**What you will do:**
Lines that contain "samo" are to be copied from the material, every one of them.

**Given entries:**
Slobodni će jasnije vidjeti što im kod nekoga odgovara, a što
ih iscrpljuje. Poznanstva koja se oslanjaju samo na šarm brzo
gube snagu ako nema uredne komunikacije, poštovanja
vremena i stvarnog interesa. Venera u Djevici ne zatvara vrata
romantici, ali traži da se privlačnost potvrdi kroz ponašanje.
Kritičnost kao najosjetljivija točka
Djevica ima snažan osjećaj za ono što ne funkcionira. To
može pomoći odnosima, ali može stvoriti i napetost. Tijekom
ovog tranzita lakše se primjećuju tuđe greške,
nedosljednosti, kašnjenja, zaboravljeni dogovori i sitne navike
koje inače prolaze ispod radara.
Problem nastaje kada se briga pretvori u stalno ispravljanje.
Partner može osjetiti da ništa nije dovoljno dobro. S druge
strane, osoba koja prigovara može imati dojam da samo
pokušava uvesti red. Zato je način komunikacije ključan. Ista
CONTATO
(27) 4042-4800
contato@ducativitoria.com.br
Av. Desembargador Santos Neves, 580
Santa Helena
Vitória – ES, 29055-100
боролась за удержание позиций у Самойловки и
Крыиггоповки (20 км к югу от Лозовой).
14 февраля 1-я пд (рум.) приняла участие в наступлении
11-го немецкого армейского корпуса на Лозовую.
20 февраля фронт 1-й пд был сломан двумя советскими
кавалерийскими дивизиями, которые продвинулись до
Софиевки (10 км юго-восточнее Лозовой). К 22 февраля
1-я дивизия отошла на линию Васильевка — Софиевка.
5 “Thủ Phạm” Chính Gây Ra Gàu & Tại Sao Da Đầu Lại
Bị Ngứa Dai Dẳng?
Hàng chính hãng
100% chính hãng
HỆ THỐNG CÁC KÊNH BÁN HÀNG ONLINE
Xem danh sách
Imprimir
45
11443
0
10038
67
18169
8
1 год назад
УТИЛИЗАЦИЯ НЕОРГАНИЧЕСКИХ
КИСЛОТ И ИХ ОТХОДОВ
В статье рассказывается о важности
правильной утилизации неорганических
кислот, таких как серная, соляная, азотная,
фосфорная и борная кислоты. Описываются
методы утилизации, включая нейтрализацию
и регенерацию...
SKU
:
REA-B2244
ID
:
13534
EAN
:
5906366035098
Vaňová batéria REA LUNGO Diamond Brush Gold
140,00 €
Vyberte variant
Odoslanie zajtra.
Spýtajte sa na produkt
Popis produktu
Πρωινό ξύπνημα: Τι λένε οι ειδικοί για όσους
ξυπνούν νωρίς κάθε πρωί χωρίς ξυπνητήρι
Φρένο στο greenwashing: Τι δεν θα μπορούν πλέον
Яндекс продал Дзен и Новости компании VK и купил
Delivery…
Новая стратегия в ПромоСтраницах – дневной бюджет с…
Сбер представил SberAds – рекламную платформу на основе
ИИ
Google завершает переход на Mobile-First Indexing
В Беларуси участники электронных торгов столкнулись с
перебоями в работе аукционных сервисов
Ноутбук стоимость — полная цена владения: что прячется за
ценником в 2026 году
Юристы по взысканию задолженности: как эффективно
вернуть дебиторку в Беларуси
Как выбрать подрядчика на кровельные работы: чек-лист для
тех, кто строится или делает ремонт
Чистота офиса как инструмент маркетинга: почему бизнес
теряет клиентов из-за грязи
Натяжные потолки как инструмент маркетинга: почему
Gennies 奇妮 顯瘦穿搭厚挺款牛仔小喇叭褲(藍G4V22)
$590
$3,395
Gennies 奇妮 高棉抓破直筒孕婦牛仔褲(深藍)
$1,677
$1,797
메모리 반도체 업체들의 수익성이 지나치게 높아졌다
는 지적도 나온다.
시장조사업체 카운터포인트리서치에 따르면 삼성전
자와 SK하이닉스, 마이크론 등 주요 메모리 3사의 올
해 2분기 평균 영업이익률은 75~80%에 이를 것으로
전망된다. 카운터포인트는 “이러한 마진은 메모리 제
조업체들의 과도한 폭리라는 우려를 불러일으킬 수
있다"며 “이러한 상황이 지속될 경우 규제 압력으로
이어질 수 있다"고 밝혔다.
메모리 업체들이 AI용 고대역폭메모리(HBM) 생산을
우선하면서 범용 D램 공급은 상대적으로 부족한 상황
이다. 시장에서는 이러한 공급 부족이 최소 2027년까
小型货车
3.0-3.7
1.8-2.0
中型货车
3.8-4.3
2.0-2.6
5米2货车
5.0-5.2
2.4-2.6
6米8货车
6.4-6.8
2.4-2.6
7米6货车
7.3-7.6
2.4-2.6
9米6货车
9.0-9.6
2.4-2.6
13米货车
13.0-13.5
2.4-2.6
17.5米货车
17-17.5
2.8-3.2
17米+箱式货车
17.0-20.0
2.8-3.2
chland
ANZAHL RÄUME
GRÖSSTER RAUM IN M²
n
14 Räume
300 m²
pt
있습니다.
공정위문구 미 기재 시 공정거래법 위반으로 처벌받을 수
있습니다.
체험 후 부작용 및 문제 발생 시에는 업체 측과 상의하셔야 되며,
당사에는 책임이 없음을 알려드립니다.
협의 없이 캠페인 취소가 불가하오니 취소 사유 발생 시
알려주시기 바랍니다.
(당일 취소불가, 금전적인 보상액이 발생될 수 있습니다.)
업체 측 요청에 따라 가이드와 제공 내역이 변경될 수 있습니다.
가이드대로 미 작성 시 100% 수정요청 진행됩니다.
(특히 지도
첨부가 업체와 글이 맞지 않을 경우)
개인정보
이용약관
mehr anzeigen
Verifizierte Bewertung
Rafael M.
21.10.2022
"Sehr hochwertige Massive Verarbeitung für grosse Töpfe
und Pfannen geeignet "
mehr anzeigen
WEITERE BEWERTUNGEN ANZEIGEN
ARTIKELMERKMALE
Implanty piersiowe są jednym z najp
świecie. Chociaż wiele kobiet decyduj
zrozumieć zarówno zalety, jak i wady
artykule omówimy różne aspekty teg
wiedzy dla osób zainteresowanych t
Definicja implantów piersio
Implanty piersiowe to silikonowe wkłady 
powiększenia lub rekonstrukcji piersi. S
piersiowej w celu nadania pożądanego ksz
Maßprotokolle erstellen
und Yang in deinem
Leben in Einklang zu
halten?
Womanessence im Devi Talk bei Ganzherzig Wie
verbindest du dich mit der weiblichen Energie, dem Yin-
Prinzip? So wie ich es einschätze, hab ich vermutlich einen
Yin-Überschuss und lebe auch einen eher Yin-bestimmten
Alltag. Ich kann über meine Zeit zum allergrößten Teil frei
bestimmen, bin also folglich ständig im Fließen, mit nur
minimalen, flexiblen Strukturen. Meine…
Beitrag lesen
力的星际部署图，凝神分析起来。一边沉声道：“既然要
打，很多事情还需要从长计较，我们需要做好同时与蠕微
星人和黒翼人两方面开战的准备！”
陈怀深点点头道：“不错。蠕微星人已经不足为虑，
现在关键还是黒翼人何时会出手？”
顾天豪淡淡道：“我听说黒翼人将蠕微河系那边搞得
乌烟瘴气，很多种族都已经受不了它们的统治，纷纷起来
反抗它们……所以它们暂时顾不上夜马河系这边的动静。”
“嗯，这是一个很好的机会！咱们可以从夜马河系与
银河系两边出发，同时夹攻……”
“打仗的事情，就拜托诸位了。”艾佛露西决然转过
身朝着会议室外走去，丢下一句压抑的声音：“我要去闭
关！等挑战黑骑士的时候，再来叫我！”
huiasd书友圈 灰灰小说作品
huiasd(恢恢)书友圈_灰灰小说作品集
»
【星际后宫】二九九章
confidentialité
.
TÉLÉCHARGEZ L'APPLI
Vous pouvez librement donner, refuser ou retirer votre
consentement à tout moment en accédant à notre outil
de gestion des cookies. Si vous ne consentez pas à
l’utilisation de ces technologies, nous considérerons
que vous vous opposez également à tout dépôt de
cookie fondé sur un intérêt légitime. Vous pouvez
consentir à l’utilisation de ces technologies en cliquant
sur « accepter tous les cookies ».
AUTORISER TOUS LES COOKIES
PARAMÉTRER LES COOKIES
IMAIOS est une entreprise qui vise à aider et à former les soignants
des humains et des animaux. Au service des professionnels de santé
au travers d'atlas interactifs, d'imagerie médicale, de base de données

**Your response:**
ih iscrpljuje. Poznanstva koja se oslanjaju samo na šarm brzo
strane, osoba koja prigovara može imati dojam da samo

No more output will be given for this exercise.